TEXT: FLORIAN NARDON for BE STREET (Print Edition) This article is dedicated to another kind of breed. To those unpretentious enough to actually care about the concept of sharing a photo, those who educate our eyes by encouraging us to step forward and look closer, differently. With James and Karla Murray, we get to explore a raw view of the world. Dirty, urban and not seldom with low lighting but always full of life. Both are professional photographers, who have been living in New York City for over twenty years. They are mostly famous for their much-appreciated support of two cities, Miami and New York, for which they delivered almost documentary-like pictures. Far away from making bland snapshots of two cities, they capture moments of urban history. The first breakthrough came with their book “Broken Windows”, which focuses on NY graffiti and urban life scenes on the streets (a long gone style replaced by more abstract stuff). After that, they left New York for Miami and performed a thorough research on street art, resulting in a second book, named “Miami Graffiti”. A later release was the sequel of their first art book called “Burning New York”, however their absolute bestseller was and still is “Store Front”, focusing on the multicultural identity of the Big Apple through street signs and storefronts.

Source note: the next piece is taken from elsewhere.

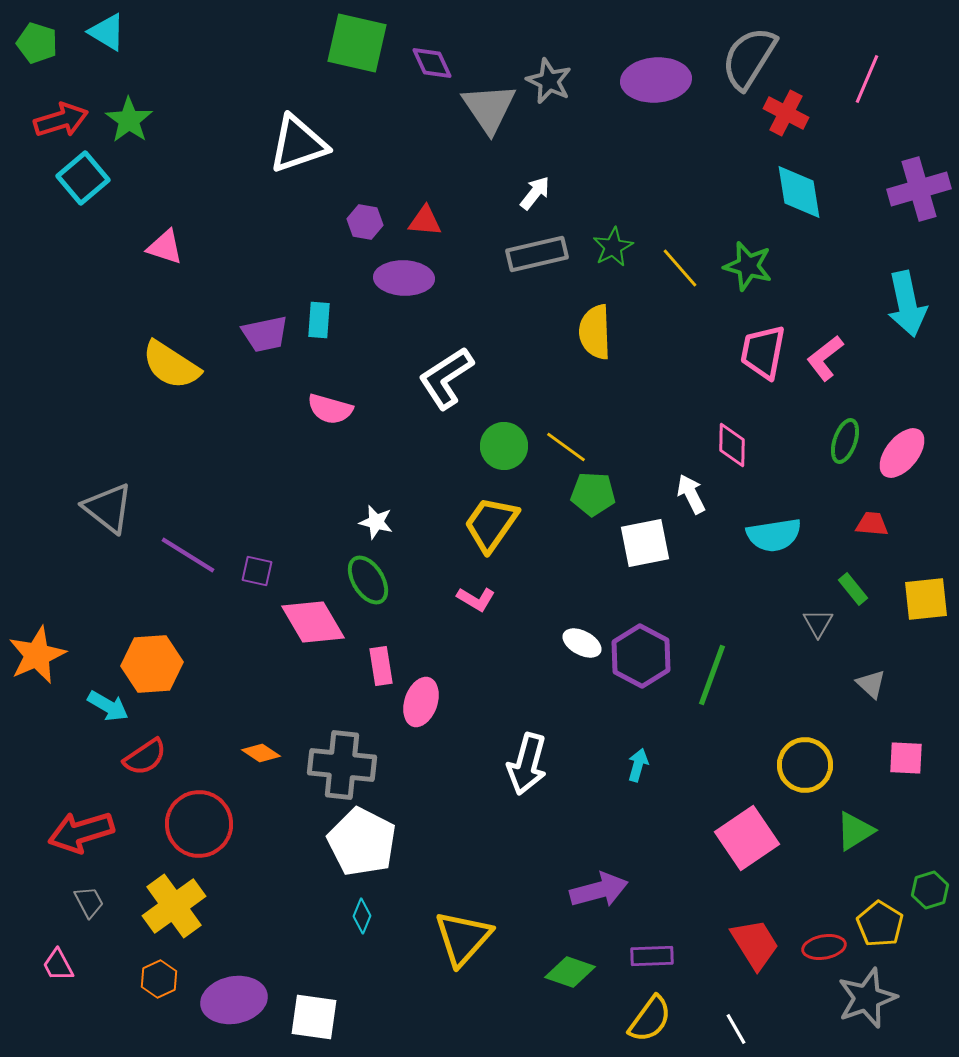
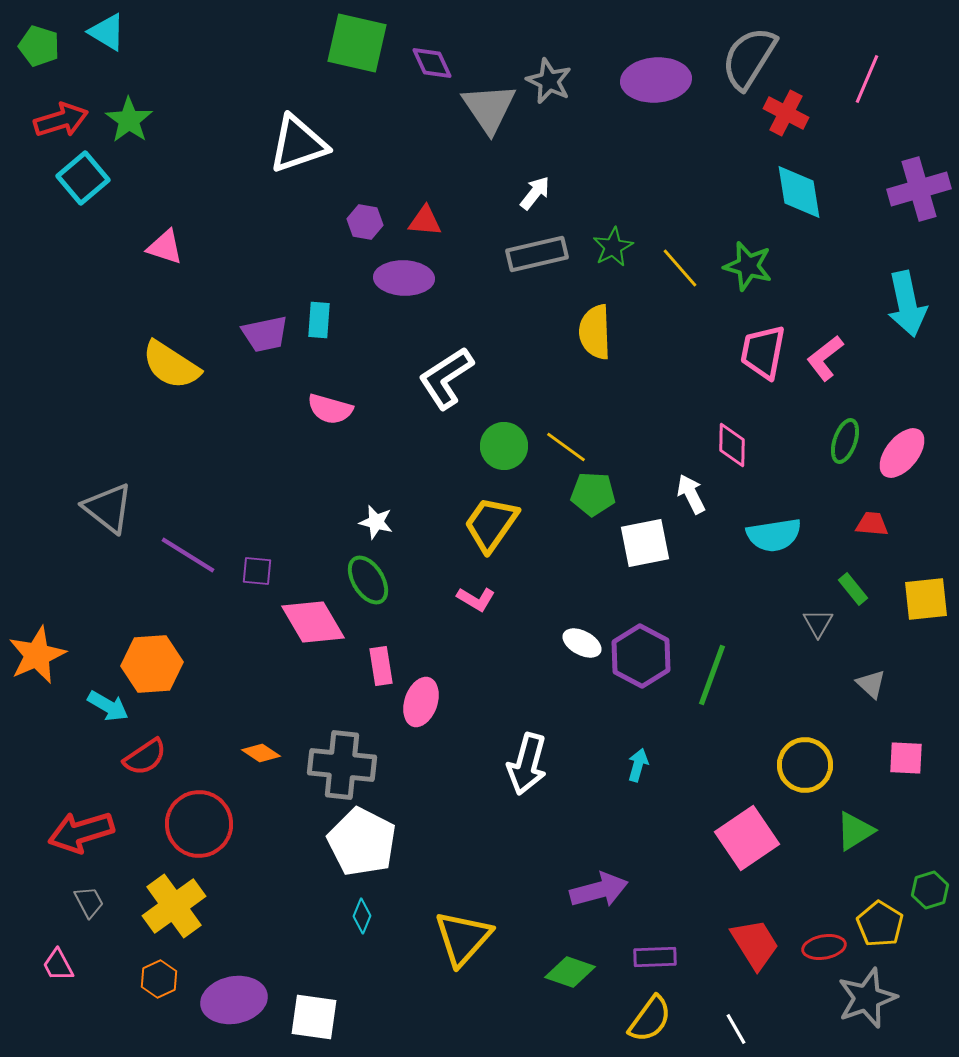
green pentagon at (37, 43): moved 2 px right, 3 px down
purple square at (257, 571): rotated 8 degrees counterclockwise
purple rectangle at (652, 956): moved 3 px right, 1 px down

TEXT: FLORIAN NARDON for BE STREET (Print Edition) The book features a collection of local shops on the decline, attempting to survive in today’s time. And therein lies the importance of James and Karla’s work, sharing an archive and the memories of both cities’ history. James and Karla are when art becomes a social engagement or the ancient utopia of an urban melting-pot through popular typographies and imagery evoking Ireland, England, Mexico, France, Senegal, China and more… The couple spent no less than ten years taking pictures of the many small, colorful and independent family businesses, sending us a warning that for those places time is running up, like stolen souls of a city.
Need I say more. Just look at the awe-inspiring pictures surrounding the article. James and Karla shoot old stones, dead fabrics, dust, old painting, and sweat. All the things, which once had a life and are now slowly letting go. Objects and places so beautiful and deserving of one last glance, before they’ll forever be gone.